Я снова сидел рядом, на том же стульчике, что и в прошлый раз. Ее лицо было белее мела. Врач, который носил очки, короткую щетину и был чуть повыше меня, стоял рядом.
— Что с ней, доктор? — спросил я тихо.
— Не знаю. Ей нужно будет снова сдать анализы, сделать флюрку и остальное.
— А если мы не выявим проблему?
— У всего есть свой исход и у всего есть свой исток. Должна быть проблема. Такое просто так случатся не может.
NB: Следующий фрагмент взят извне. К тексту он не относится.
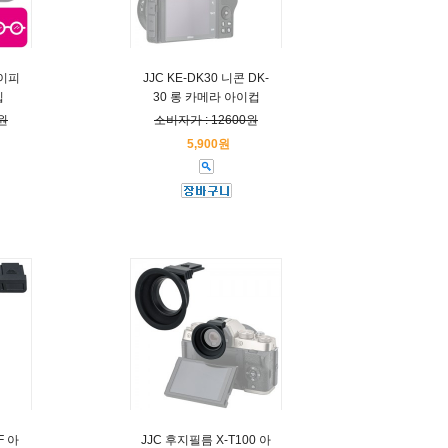
아이피
JJC KE-DK30 니콘 DK-
입
30 롱 카메라 아이컵
원
소비자가 : 12600원
5,900원
F 아
JJC 후지필름 X-T100 아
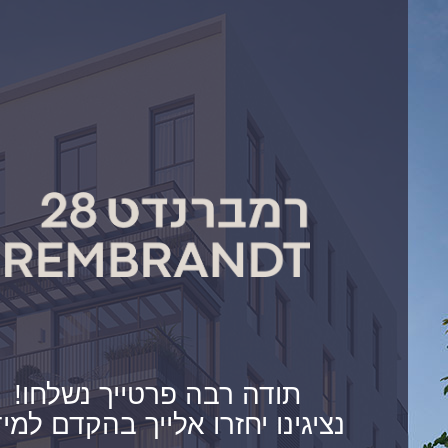
תודה רבה פרטייך נשלחו!
נציגינו יחזרו אלייך בהקדם למי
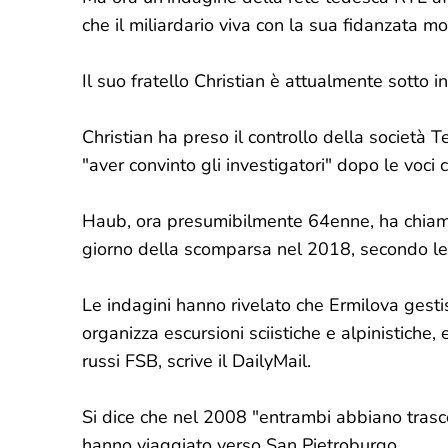
che il miliardario viva con la sua fidanzata m
Il suo fratello Christian è attualmente sotto i
Christian ha preso il controllo della società
"aver convinto gli investigatori" dopo le voc
Haub, ora presumibilmente 64enne, ha chiamat
giorno della scomparsa nel 2018, secondo le 
Le indagini hanno rivelato che Ermilova gesti
organizza escursioni sciistiche e alpinistiche, 
russi FSB, scrive il DailyMail.
Si dice che nel 2008 "entrambi abbiano trasc
hanno viaggiato verso San Pietroburgo.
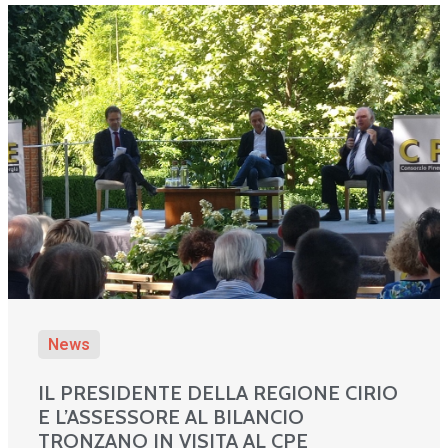
News
IL PRESIDENTE DELLA REGIONE CIRIO
E L’ASSESSORE AL BILANCIO
TRONZANO IN VISITA AL CPE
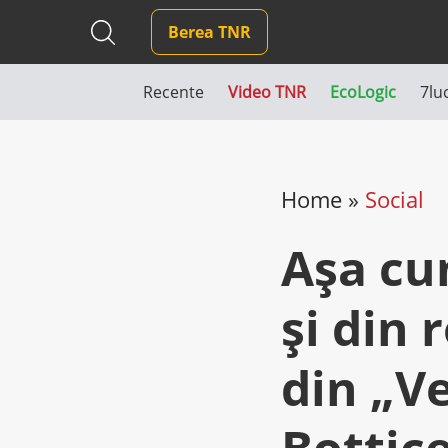
Berea TNR
Recente
Video TNR
EcoLogic
7lu
Home
»
Social
Aşa cu
şi din 
din „V
Bottice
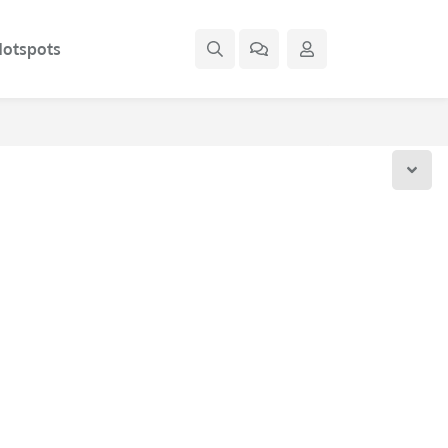
otspots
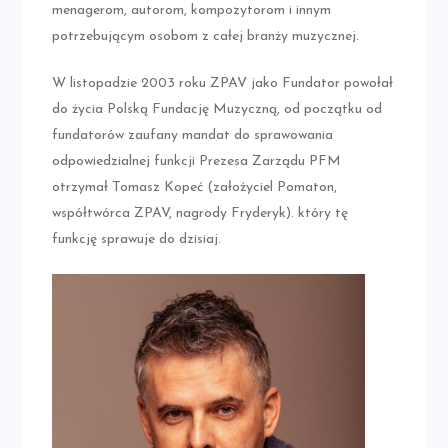
menagerom, autorom, kompozytorom i innym
potrzebującym osobom z całej branży muzycznej.
W listopadzie 2003 roku ZPAV jako Fundator powołał
do życia Polską Fundację Muzyczną, od początku od
fundatorów zaufany mandat do sprawowania
odpowiedzialnej funkcji Prezesa Zarządu PFM
otrzymał Tomasz Kopeć (założyciel Pomaton,
współtwórca ZPAV, nagrody Fryderyk). który tę
funkcję sprawuje do dzisiaj.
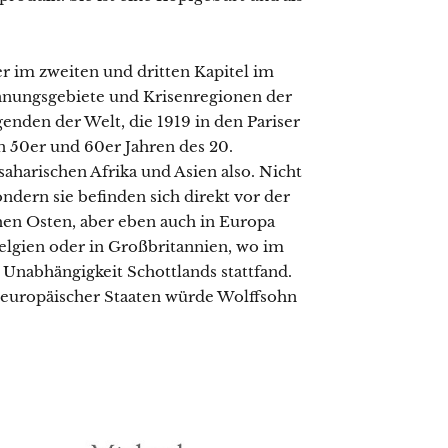
er im zweiten und dritten Kapitel im
nnungsgebiete und Krisenregionen der
genden der Welt, die 1919 in den Pariser
n 50er und 60er Jahren des 20.
aharischen Afrika und Asien also. Nicht
ndern sie befinden sich direkt vor der
en Osten, aber eben auch in Europa
Belgien oder in Großbritannien, wo im
nabhängigkeit Schottlands stattfand.
t europäischer Staaten würde Wolffsohn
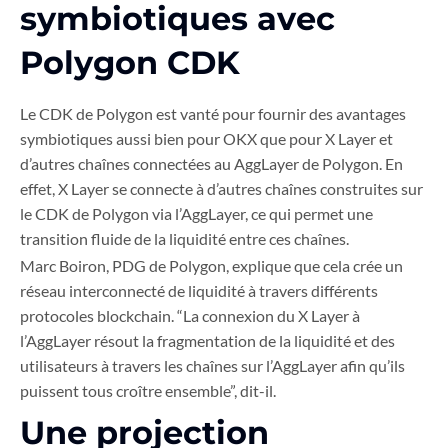
symbiotiques avec
Polygon CDK
Le CDK de Polygon est vanté pour fournir des avantages
symbiotiques aussi bien pour OKX que pour X Layer et
d’autres chaînes connectées au AggLayer de Polygon. En
effet, X Layer se connecte à d’autres chaînes construites sur
le CDK de Polygon via l’AggLayer, ce qui permet une
transition fluide de la liquidité entre ces chaînes.
Marc Boiron, PDG de Polygon, explique que cela crée un
réseau interconnecté de liquidité à travers différents
protocoles blockchain. “La connexion du X Layer à
l’AggLayer résout la fragmentation de la liquidité et des
utilisateurs à travers les chaînes sur l’AggLayer afin qu’ils
puissent tous croître ensemble”, dit-il.
Une projection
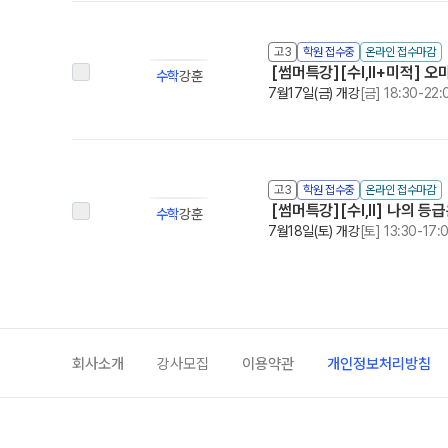
고3
학원 접수중
온라인 접수마감
[썸머특강][수I,II+미적] 오
수학
강훈
7월17일(금) 개강
[금] 18:30-22:
고3
학원 접수중
온라인 접수마감
[썸머특강][수I,II] 나의 
수학
강훈
7월18일(토) 개강
[토] 13:30-17:
회사소개
강사모집
이용약관
개인정보처리방침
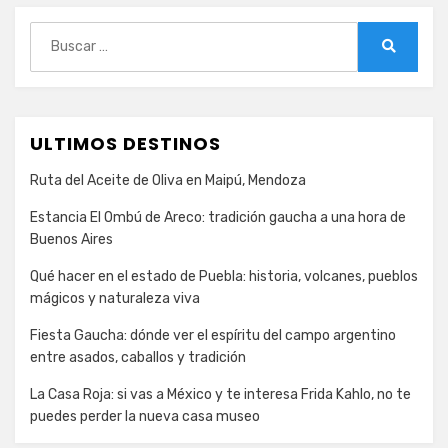
Buscar:
Buscar
ULTIMOS DESTINOS
Ruta del Aceite de Oliva en Maipú, Mendoza
Estancia El Ombú de Areco: tradición gaucha a una hora de
Buenos Aires
Qué hacer en el estado de Puebla: historia, volcanes, pueblos
mágicos y naturaleza viva
Fiesta Gaucha: dónde ver el espíritu del campo argentino
entre asados, caballos y tradición
La Casa Roja: si vas a México y te interesa Frida Kahlo, no te
puedes perder la nueva casa museo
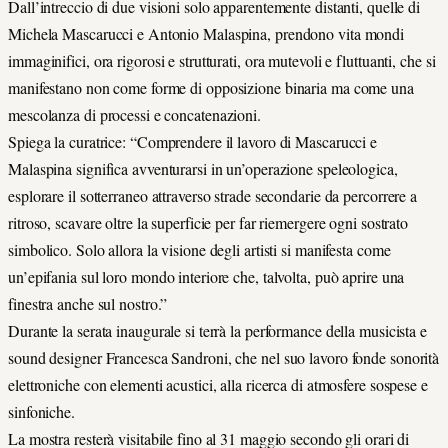
Dall’intreccio di due visioni solo apparentemente distanti, quelle di
Michela Mascarucci e Antonio Malaspina, prendono vita mondi
immaginifici, ora rigorosi e strutturati, ora mutevoli e fluttuanti, che si
manifestano non come forme di opposizione binaria ma come una
mescolanza di processi e concatenazioni.
Spiega la curatrice: “Comprendere il lavoro di Mascarucci e
Malaspina significa avventurarsi in un’operazione speleologica,
esplorare il sotterraneo attraverso strade secondarie da percorrere a
ritroso, scavare oltre la superficie per far riemergere ogni sostrato
simbolico. Solo allora la visione degli artisti si manifesta come
un’epifania sul loro mondo interiore che, talvolta, può aprire una
finestra anche sul nostro.”
Durante la serata inaugurale si terrà la performance della musicista e
sound designer Francesca Sandroni, che nel suo lavoro fonde sonorità
elettroniche con elementi acustici, alla ricerca di atmosfere sospese e
sinfoniche.
La mostra resterà visitabile fino al 31 maggio secondo gli orari di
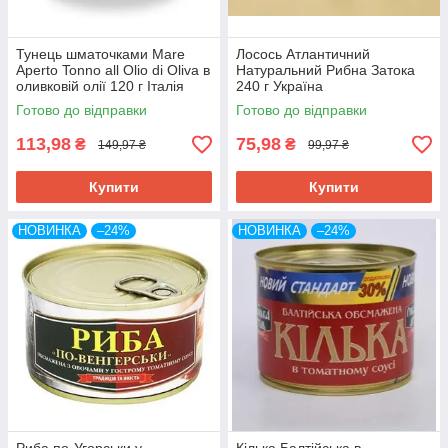
Тунець шматочками Mare
Лосось Атлантичний
Aperto Tonno all Olio di Oliva в
Натуральний Рибна Затока
оливковій олії 120 г Італія
240 г Україна
Готово до відправки
Готово до відправки
113,98
75,98
₴
₴
149,97 ₴
99,97 ₴
Купити
Купити
НОВИНКА
–24%
НОВИНКА
–24%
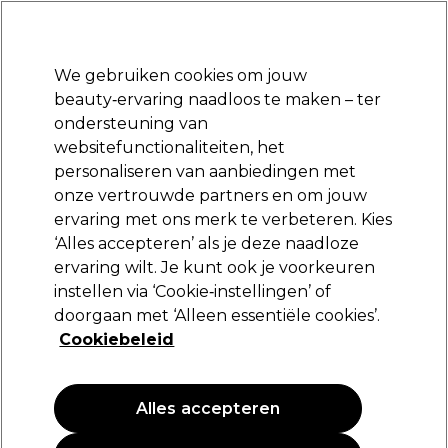
Klaar om je aan te melden voor
-15 %
? Word lid van
Pro-Duo Prestige
en gebruik
RET15
op je eerste aankoop.
*Voorw. van toep.
We gebruiken cookies om jouw
Aanmelden
beauty‑ervaring naadloos te maken – ter
ondersteuning van
Merken
Deals
Haar
Elektra
Beauty
Salon interieur
websitefunctionaliteiten, het
Volgende dag geleverd*
personaliseren van aanbiedingen met
Na verzending, maandag t/m vrijdag
onze vertrouwde partners en om jouw
ervaring met ons merk te verbeteren. Kies
Olaplex
‘Alles accepteren’ als je deze naadloze
ervaring wilt. Je kunt ook je voorkeuren
Olaplex N°.4FINE Bond Maintenance®
Shampoo 1000ml
instellen via ‘Cookie‑instellingen’ of
doorgaan met ‘Alleen essentiële cookies’.
(
0
)
Cookiebeleid
81,60 €
96,00 €
9.60 € per 100ml
Alles accepteren
PROMOTIE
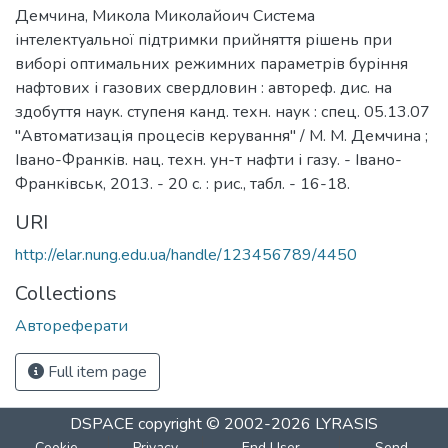
Демчина, Микола Миколайоич Система
інтелектуальної підтримки прийняття рішень при
виборі оптимальних режимних параметрів буріння
нафтових і газових свердловин : автореф. дис. на
здобуття наук. ступеня канд. техн. наук : спец. 05.13.07
"Автоматизація процесів керування" / М. М. Демчина ;
Івано-Франків. нац. техн. ун-т нафти і газу. - Івано-
Франківськ, 2013. - 20 с. : рис., табл. - 16-18.
URI
http://elar.nung.edu.ua/handle/123456789/4450
Collections
Автореферати
Full item page
DSPACE
copyright © 2002-2026
LYRASIS
Cookie
Privacy
End User
Send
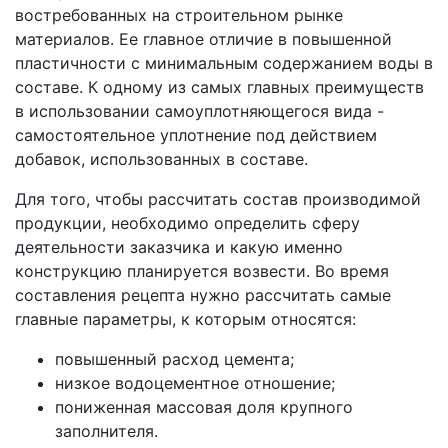
востребованных на строительном рынке
материалов. Ее главное отличие в повышенной
пластичности с минимальным содержанием воды в
составе. К одному из самых главных преимуществ
в использовании самоуплотняющегося вида -
самостоятельное уплотнение под действием
добавок, использованных в составе.
Для того, чтобы рассчитать состав производимой
продукции, необходимо определить сферу
деятельности заказчика и какую именно
конструкцию планируется возвести. Во время
составления рецепта нужно рассчитать самые
главные параметры, к которым относятся:
повышенный расход цемента;
низкое водоцементное отношение;
пониженная массовая доля крупного
заполнителя.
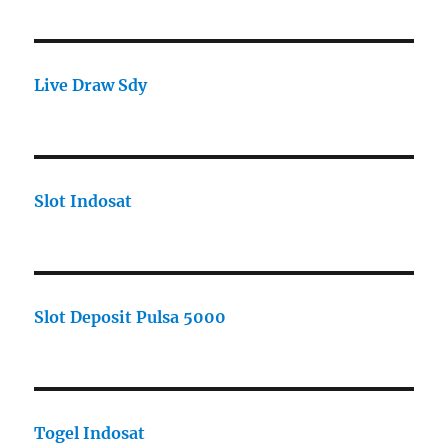
Live Draw Sdy
Slot Indosat
Slot Deposit Pulsa 5000
Togel Indosat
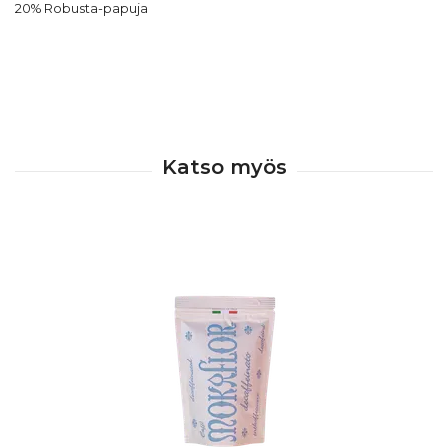
20% Robusta-papuja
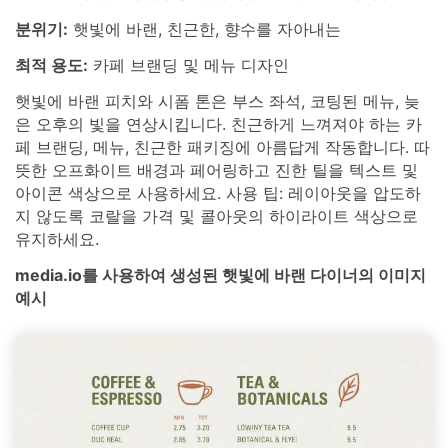
분위기:
햇빛에 바랜, 친근한, 향수를 자아내는
최적 용도:
카페 브랜딩 및 메뉴 디자인
햇빛에 바랜 피치와 시폼 톤은 부스 좌석, 코팅된 메뉴, 늦
은 오후의 빛을 연상시킵니다. 친근하게 느껴져야 하는 카
페 브랜딩, 메뉴, 친근한 패키징에 아름답게 작동합니다. 따
뜻한 오프화이트 배경과 페어링하고 진한 틸을 텍스트 및
아이콘 색상으로 사용하세요. 사용 팁: 레이아웃을 압도하
지 않도록 코랄을 가격 및 콜아웃의 하이라이트 색상으로
유지하세요.
media.io를 사용하여 생성된 햇빛에 바랜 다이너의 이미지
예시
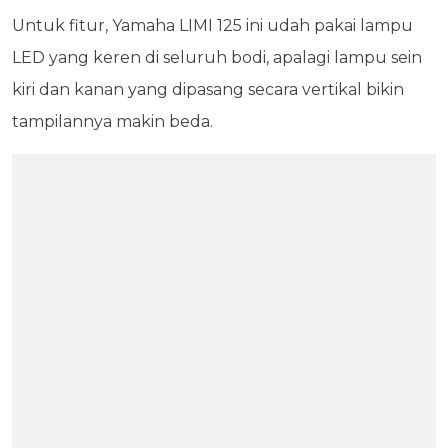
Untuk fitur, Yamaha LIMI 125 ini udah pakai lampu
LED yang keren di seluruh bodi, apalagi lampu sein
kiri dan kanan yang dipasang secara vertikal bikin
tampilannya makin beda.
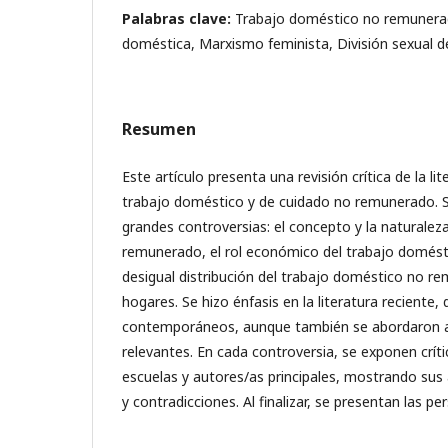
Palabras clave:
Trabajo doméstico no remunera
doméstica, Marxismo feminista, División sexual d
Resumen
Este artículo presenta una revisión crítica de la li
trabajo doméstico y de cuidado no remunerado. S
grandes controversias: el concepto y la naturalez
remunerado, el rol económico del trabajo domésti
desigual distribución del trabajo doméstico no r
hogares. Se hizo énfasis en la literatura reciente,
contemporáneos, aunque también se abordaron al
relevantes. En cada controversia, se exponen crít
escuelas y autores/as principales, mostrando sus 
y contradicciones. Al finalizar, se presentan las pe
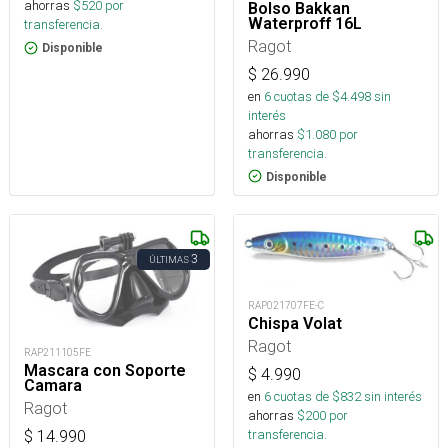
ahorras
$
520
por
Bolso Bakkan
Waterproff 16L
transferencia.
Ragot
Disponible
$
26.990
en
6
cuotas de $
4.498
sin
interés
ahorras
$
1.080
por
transferencia.
Disponible
3
ÚLTIMAS
RAP021707FE-C
Chispa Volat
Ragot
RAP211105FE
Mascara con Soporte
$
4.990
Camara
en
6
cuotas de $
832
sin interés
Ragot
ahorras
$
200
por
transferencia.
$
14.990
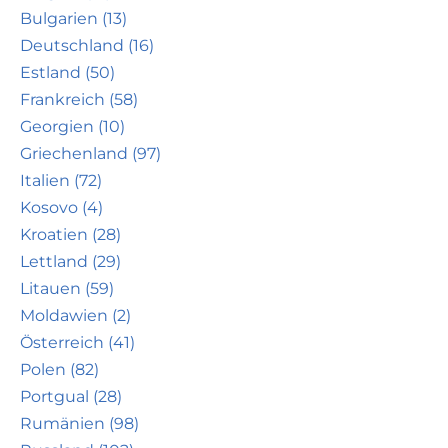
Bulgarien (13)
Deutschland (16)
Estland (50)
Frankreich (58)
Georgien (10)
Griechenland (97)
Italien (72)
Kosovo (4)
Kroatien (28)
Lettland (29)
Litauen (59)
Moldawien (2)
Österreich (41)
Polen (82)
Portgual (28)
Rumänien (98)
— Возможно, у нее появилась эпилепсия?
Доктор покачал головой.
— Сомневаюсь. А у нее были родственники с ней?
— Нет.
Наступила тишина.
— Вы можете лечь на соседнюю постель, если хотите. В коридоре дежурит сестра.
— Думаю, я не усну сегодня.
— Понимаю. Но, все-таки, попробуйте. Отсутствие сна ни к чему хорошему не приводит. Спокойной ночи.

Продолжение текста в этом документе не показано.